For each entry below, write an exact copy and leave out the images.

◆ Data extracts
╭──

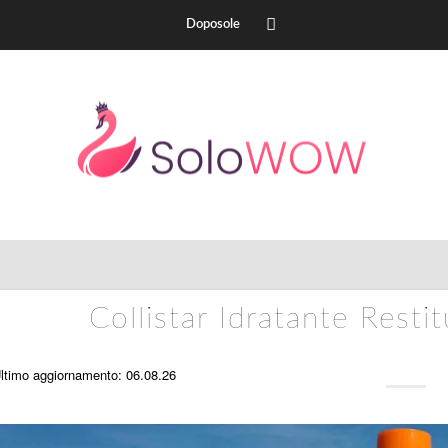
Doposole
Collistar Idratante Rest
ltimo aggiornamento: 06.08.26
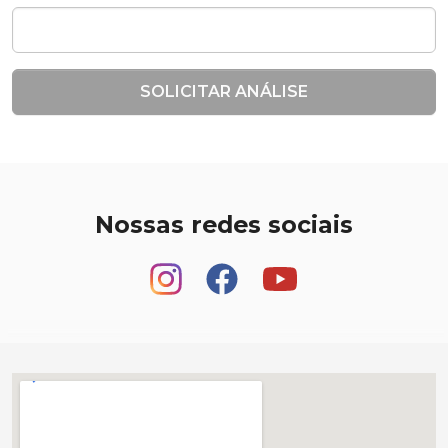
SOLICITAR ANÁLISE
Nossas redes sociais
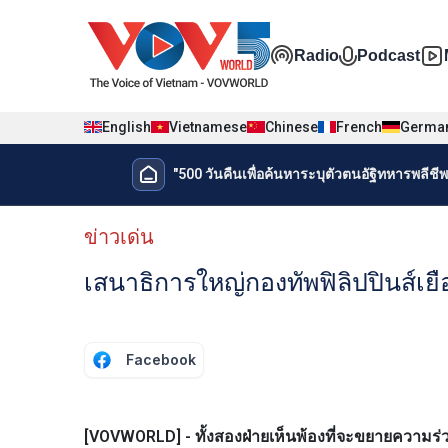
Nhảy đến nội dung
Đa phương t
Radio
Podcast
English
Vietnamese
Chinese
French
Germa
Menu trang chủ tiếng Thái
"500 วันคืนเพื่อค้นหาระบุตัวตนอัฐิทหารพลีชีพเ
Menu phụ tiếng Thái
ข่าวเด่น
เสนาธิการใหญ่กองทัพฟิลิปปินส์เ
Facebook
[VOVWORLD] - ทั้งสองฝ่ายเห็นพ้องที่จะขยายความร่ว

╰──

◆ Reply to the task
Doposole
Collistar Idratante Rest
ltimo aggiornamento: 06.08.26
SOLICITAR ANÁLISE
Nossas redes sociais
Nhảy đến nội dung
Đa phương t
Radio
Podcast
English
Vietnamese
Chinese
French
Germa
Menu trang chủ tiếng Thái
"500 วันคืนเพื่อค้นหาระบุตัวตนอัฐิทหารพลีชีพเ
Menu phụ tiếng Thái
ข่าวเด่น
เสนาธิการใหญ่กองทัพฟิลิปปินส์เ
Facebook
[VOVWORLD] - ทั้งสองฝ่ายเห็นพ้องที่จะขยายความร่ว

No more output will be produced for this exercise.